Tragically, the staging of this production was incapable of escaping its earthbound origins, in conception and in execution. At critical points it betrayed a failure of nerve, with fatal consequences. The Greeting in the foyer and the first act started with intrigue and promise, establishing the material foundations of Michael’s first appearance (even though the Greeting’s 70s lounge suits didn’t connect with the Act I’s tracht and dirndl). Things go horribly wrong during Michael’s examinations at the end of the first act, which here were perversely interpreted as medical examinations as Michael succumbs to madness, same as his mother. The second act, Michael’s Journey Around the World, is thus set in a mental hospital; or rather, a 1970s caricature of a mental hospital. The ensuing antics are hackneyed and the use of mental illness to explain away Michael’s journeys and encounters is the middlebrow version of the tired old fallback of “it was all just a dream”. The whole second act becomes something of a bummer, which I’m pretty sure should never be the desired affect in a Stockhausen opera.
Throughout the opera, the scene returns to a dumbshow repetition of Michael’s childhood. Even in the third act Michael cannot move on from this display, and so the transformative essence of the opera is lost. This failure of Michael’s becomes a failure of this production. The director has taken a 1970s religious opera and regressed it to a 1930s expressionist psychodrama.
To honestly address Stockhausen’s operatic vision, one must fully commit to it – however bizarre it may be – if it is to work at all. Time after time this staging pulled its punches, retreating to a comfort zone of irony and psychology instead of grappling with the thornier issue of how to present a 21st century mystery play and the difficult implications of taking the text seriously. In Act II and the first half of the third act the action often becomes muddled, fussy and fidgety, as though to distract from the music. Michael’s homecoming in Act III is undermined by prolonged stage business which resorts to simply disregarding what is being sung.

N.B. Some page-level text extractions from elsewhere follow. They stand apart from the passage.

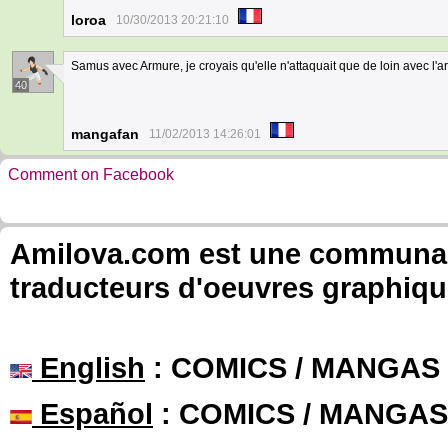
loroa
10/30/2013 20:21:10
Samus avec Armure, je croyais qu'elle n'attaquait que de loin avec l'a
40
mangafan
11/02/2013 14:26:01
Comment on Facebook
Amilova.com est une communauté
traducteurs d'oeuvres graphiqu
English
: COMICS / MANGAS
Español
: COMICS / MANGAS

Things on stage improve greatly when genuine conflict is introduced on stage through Stockhausen’s own libretto, as Michael confronts various manifestations of Luzifer. Finally, the action on stage returns to illuminating the music. The concluding scene is also handled very well, at last allowing the audience to focus in stillness on what has gone before. By this time the production has almost redeemed itself. Even here, though, the various personifications of Michael appear as in youth, from the first act. The director just cannot move on.
You can set the New Testament in a bowling alley in space for all I care, but if you present the Gospel as the story of one man’s journey to overcome obstacles in search of self-fulfilment then it will seem worse than strange, it will seem shallow and ignorant. No new light is shed.
So often in the Licht cycle Stockhausen takes banal and simplistic scenarios and somehow manages to elevate them through his music and his sense of experience shared through an audience. Too often this staging in Basel took elements of the mystical and fantastic and beat them down into the banal.